One thing that is clear is that all of this stems from a loss of control over policy making and implementation at the national level. In other words, all the ideas which shape our state’s policies are dictated from abroad.
I’ll give you an example. It was the President of the Republic himself who decided to assign land to the Office du Niger, which for us is totally anachronistic. It is not the role or the job of a head of state to give out farm lands. And there are rules for the proper management of these lands which “belong”, so to speak, to the Malian state. There is a decree, almost a law, which define how to manage these lands.
But these rules are thrown to the wayside now because the President of the Republic, on the insistence of the World Bank, set up for himself a Presidential Council on Investment. What is this Presidential Council on Investment? It’s a mechanism that was put into place in order to speed up the investment process in our countries. We have one in Mali, many African countries have one, they are a creation of the World Bank. And what do they do? Our heads of state basically hire super managers — young graduates fresh out of American universities who are on a completely different planet, they know nothing about the realities in our countries, they have simply done management or related studies. They are recruited and turned into presidential advisors on investment.
So anyone who comes with money, even if it’s drug money, the moment you have money, they roll out the red carpet. It’s completely dangerous. We do believe that tomorrow it’s possible that drug money can take power in our country because no one is looking or trying to understand who is coming in. As soon as you come with money, the doors open right up and they will give you farmland extremely easily with no transparency.
We can’t accept this. Especially in terms of the land problem. These are human beings who live on these lands. We are talking of thousands of villages, millions of people who have always existed: herders, pastoralists, farmers, fishers who are on these territories since millenia. They have rights.
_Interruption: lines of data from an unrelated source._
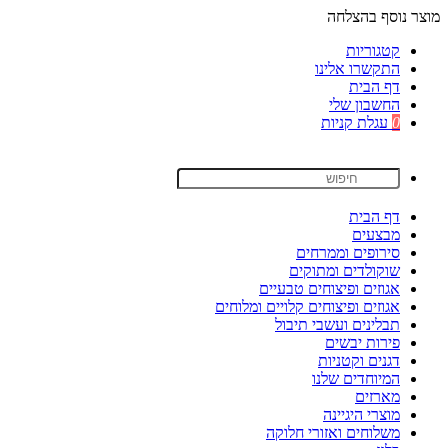
מוצר נוסף בהצלחה
קטגוריות
התקשרו אלינו
דף הבית
החשבון שלי
0
עגלת קניות
דף הבית
מבצעים
סירופים וממרחים
שוקולדים ומתוקים
אגוזים ופיצוחים טבעיים
אגוזים ופיצוחים קלויים ומלוחים
תבלינים ועשבי תיבול
פירות יבשים
דגנים וקטניות
המיוחדים שלנו
מארזים
מוצרי היגיינה
משלוחים ואזורי חלוקה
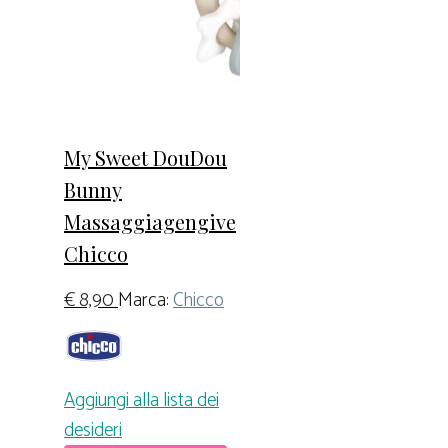
My Sweet DouDou
Bunny
Massaggiagengive
Chicco
€
8,90
Marca:
Chicco
Aggiungi alla lista dei
desideri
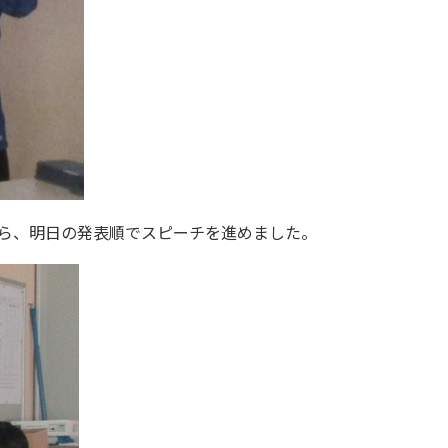
ら、明日の発表順でスピーチを進めました。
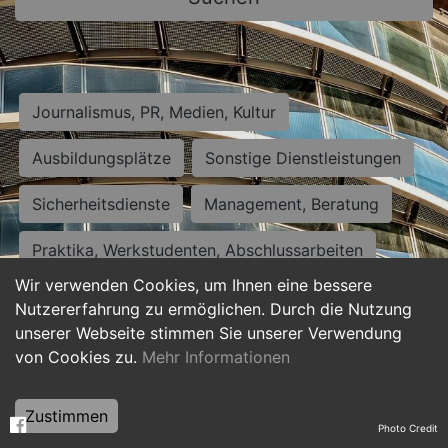
Journalismus, PR, Medien, Kultur
Ausbildungsplätze
Sonstige Dienstleistungen
Sicherheitsdienste
Management, Beratung
Praktika, Werkstudenten, Abschlussarbeiten
Wir verwenden Cookies, um Ihnen eine bessere
Personalwesen
Assistenz, Sekretariat
Nutzererfahrung zu ermöglichen. Durch die Nutzung
unserer Webseite stimmen Sie unserer Verwendung
Hilfskräfte, Aushilfs- und Nebenjobs
von Cookies zu.
Mehr Informationen
Einkauf, Logistik, Materialwirtschaft
Zustimmen
Photo Credit
Weiterbildung, Studium, duale Ausbildung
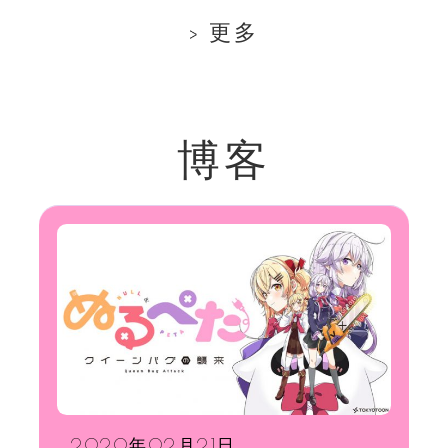
更多
博客
2020年02月21日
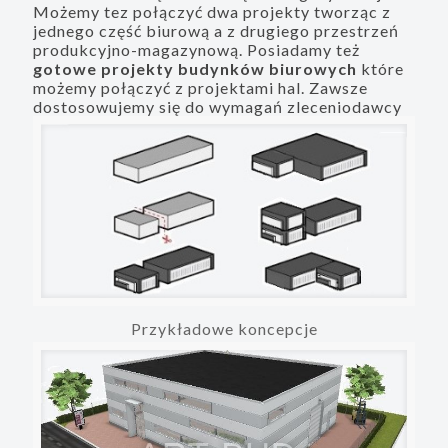
Możemy tez połączyć dwa projekty tworząc z
jednego część biurową a z drugiego przestrzeń
produkcyjno-magazynową. Posiadamy też
gotowe projekty budynków biurowych
które
możemy połączyć z projektami hal. Zawsze
dostosowujemy się do wymagań zleceniodawcy
Przykładowe koncepcje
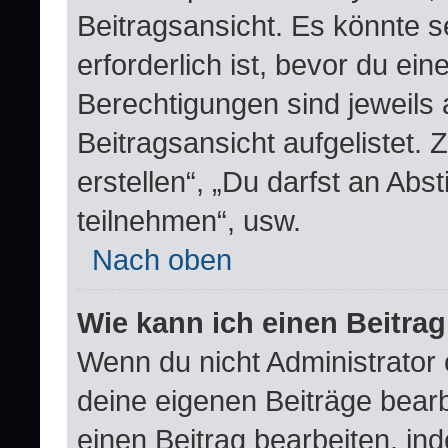
Beitragsansicht. Es könnte s
erforderlich ist, bevor du ei
Berechtigungen sind jeweils
Beitragsansicht aufgelistet.
erstellen“, „Du darfst an A
teilnehmen“, usw.
Nach oben
Wie kann ich einen Beitra
Wenn du nicht Administrator 
deine eigenen Beiträge bear
einen Beitrag bearbeiten, in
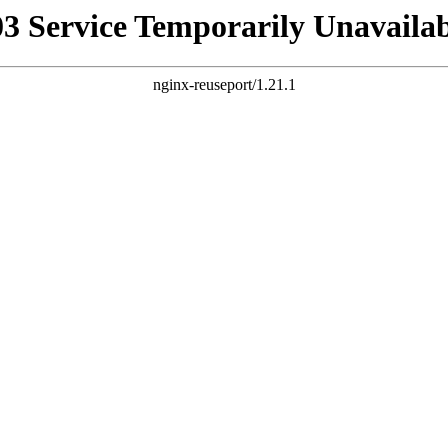
03 Service Temporarily Unavailab
nginx-reuseport/1.21.1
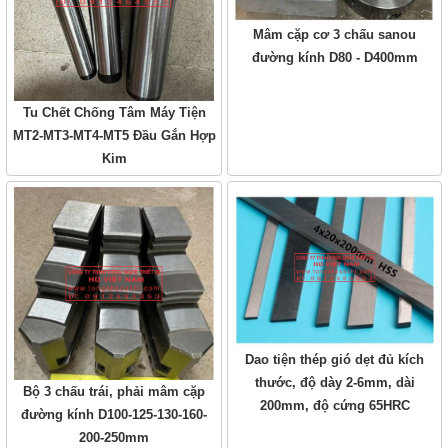
Mâm cặp cơ 3 chấu sanou
đường kính D80 - D400mm
Tu Chết Chống Tâm Máy Tiện
MT2-MT3-MT4-MT5 Đầu Gắn Hợp
Kim
Dao tiện thép gió dẹt đủ kích
thước, độ dày 2-6mm, dài
Bộ 3 chấu trái, phải mâm cặp
200mm, độ cứng 65HRC
đường kính D100-125-130-160-
200-250mm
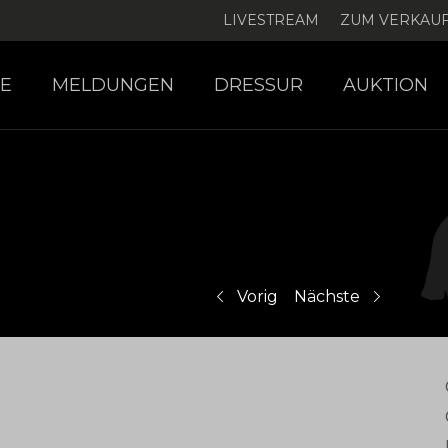
LIVESTREAM
ZUM VERKAU
E
MELDUNGEN
DRESSUR
AUKTION
Vorig
Nächste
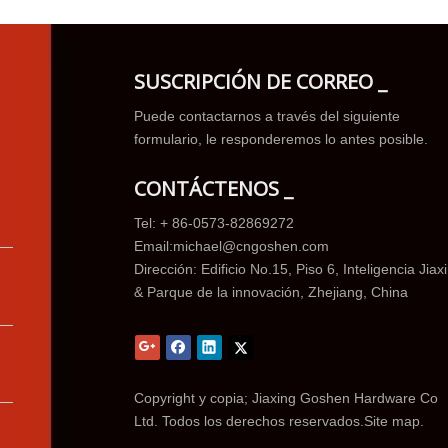
SUSCRIPCIÓN DE CORREO _
Puede contactarnos a través del siguiente
formulario, le responderemos lo antes posible.
CONTÁCTENOS _
Tel: + 86-0573-82869272
Email:
michael@cngoshen.com
Dirección: Edificio No.15, Piso 6, Inteligencia Jiax
& Parque de la innovación, Zhejiang, China
Copyright y copia; Jiaxing Goshen Hardware Co
Ltd. Todos los derechos reservados.
Site map.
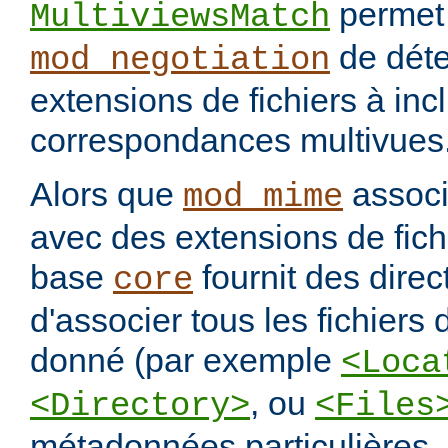
permet
MultiviewsMatch
de déte
mod_negotiation
extensions de fichiers à incl
correspondances multivues
Alors que
assoc
mod_mime
avec des extensions de fichi
base
fournit des direc
core
d'associer tous les fichiers
donné (par exemple
<Loca
, ou
<Directory>
<Files
métadonnées particulières.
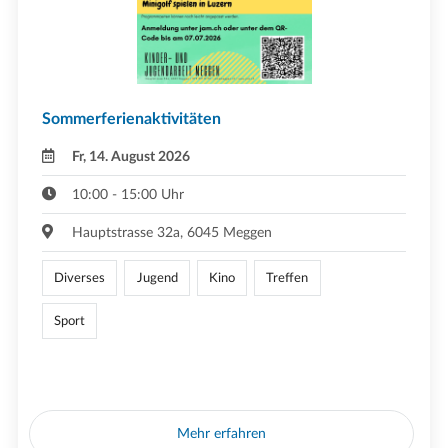
Sommerferienaktivitäten
Fr, 14. August 2026
10:00 - 15:00 Uhr
Hauptstrasse 32a, 6045 Meggen
Diverses
Jugend
Kino
Treffen
Sport
Mehr erfahren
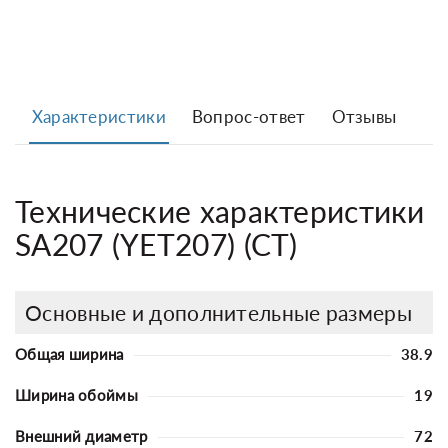
Характеристики
Вопрос-ответ
Отзывы
Технические характеристики
SA207 (YET207) (CT)
Основные и дополнительные размеры
Общая ширина
38.9
Ширина обоймы
19
Внешний диаметр
72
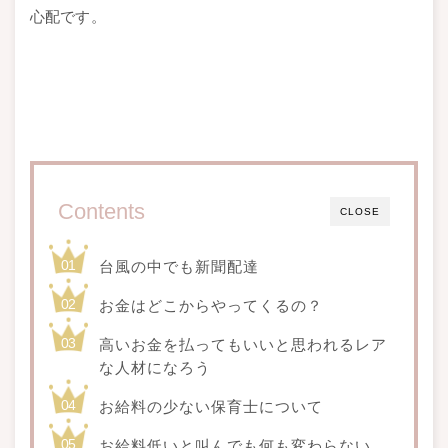
心配です。
Contents
CLOSE
台風の中でも新聞配達
お金はどこからやってくるの？
高いお金を払ってもいいと思われるレア
な人材になろう
お給料の少ない保育士について
お給料低いと叫んでも何も変わらない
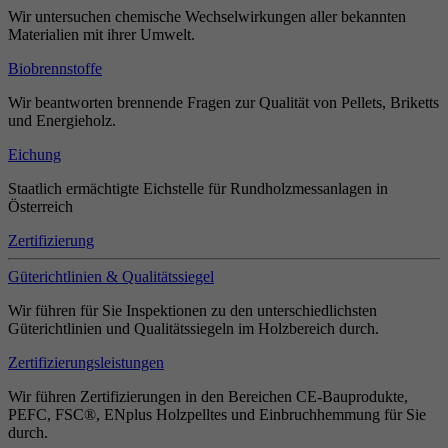
Wir untersuchen chemische Wechselwirkungen aller bekannten
Materialien mit ihrer Umwelt.
Biobrennstoffe
Wir beantworten brennende Fragen zur Qualität von Pellets, Briketts
und Energieholz.
Eichung
Staatlich ermächtigte Eichstelle für Rundholzmessanlagen in
Österreich
Zertifizierung
Güterichtlinien & Qualitätssiegel
Wir führen für Sie Inspektionen zu den unterschiedlichsten
Güterichtlinien und Qualitätssiegeln im Holzbereich durch.
Zertifizierungsleistungen
Wir führen Zertifizierungen in den Bereichen CE-Bauprodukte,
PEFC, FSC®, ENplus Holzpelltes und Einbruchhemmung für Sie
durch.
No one can deny them their rights.
So that is why we have mobilised. We did a major mobilisation on 22 November 2010 to show that we will not accept this, we will never accept this.
For me, there is no other term. Land grabbing is state banditry. We have to treat it as banditry because it’s about seizing or taking over the only resource that poor people have left and giving it those who already have too much, those who are already extremely rich. And that is not acceptable.